Wednesday, November 08, 2000
Little Miami school levy fails
By Jennifer Mrozowski
The Cincinnati Enquirer
LEBANON Little Miami Schools' attempt for a 0.75 percent districtwide income tax failed Tuesday.
The vote was 5,643 against the tax to 2,096 in favor of the tax in official final results.
The school district tried to buck the traditional taxing system by asking for an income tax instead of a property tax levy to pay for the schools' operating costs. Superintendent Ralph Shell had fielded numerous calls from voters when he sent out letters to the community detailing the income tax proposal.

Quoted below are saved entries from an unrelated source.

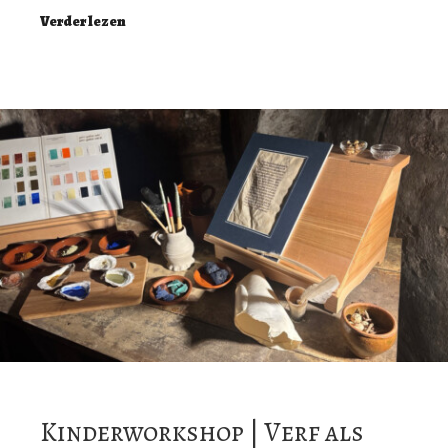
Verder lezen
Kinderworkshop | Verf als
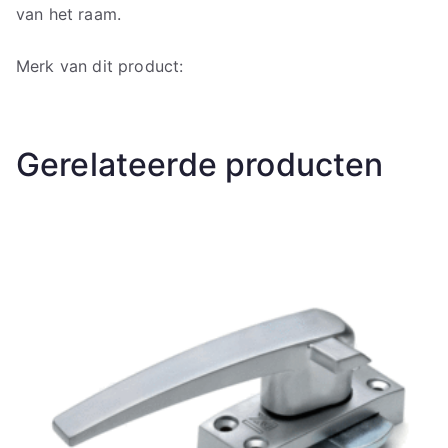
van het raam.
Merk van dit product:
Gerelateerde producten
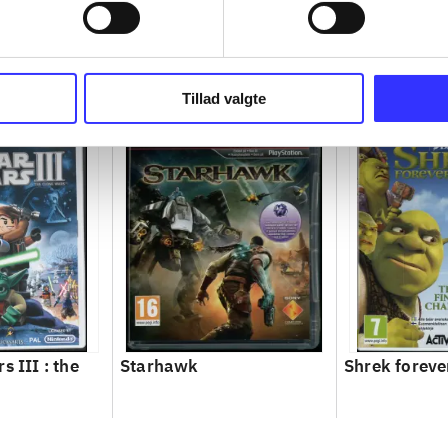
Tillad valgte
s III : the
Starhawk
Shrek foreve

Tuesday night the superintendent said, The board of education will have a great deal of discussion and decide what to do.
The income tax would have generated an estimated $2.3 million a year.

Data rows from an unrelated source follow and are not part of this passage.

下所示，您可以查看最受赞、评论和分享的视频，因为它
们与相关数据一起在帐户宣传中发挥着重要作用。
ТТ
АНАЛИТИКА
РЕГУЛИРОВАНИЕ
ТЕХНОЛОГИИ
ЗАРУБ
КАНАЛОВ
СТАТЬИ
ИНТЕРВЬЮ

Mr. Shell had touted the income tax as an inflation-proof way to pay for schools.
Property tax levies do not rise with inflation, Mr. Shell said, leaving school officials to juggle increasing operating costs every year against the same property tax revenue as the first year a levy was passed.
For example, Little Miami's last emergency operating levy was renewed in 1997 for $930,000 annually. Year in and year out, or until a new levy is passed, that levy can generate only the same amount in local taxes $930,000.
If the income tax proposal had passed, the school board had pledged to reduce by half the collection of that $930,000 emergency operating levy in that levy's final year, and to not ask for re newal of the levy after it expires in December 2002.
Revenue that would not have been taxed under the income tax proposal would have included: Social Security benefits; disability and survivor's benefits; railroad and retirement benefits; welfare benefits; child support; property received as a gift, bequest or inheritance; and workers' compensation.
The income tax would not have applied to people who work in the district but live elsewhere. But it would have applied to renters, unlike property tax levies.
Failure of the tax means the school board will ask for a renewal of the operating levy in 2002 as well as a levy increase, Mr. Shell has said. Or the board might try again for an income tax, he said.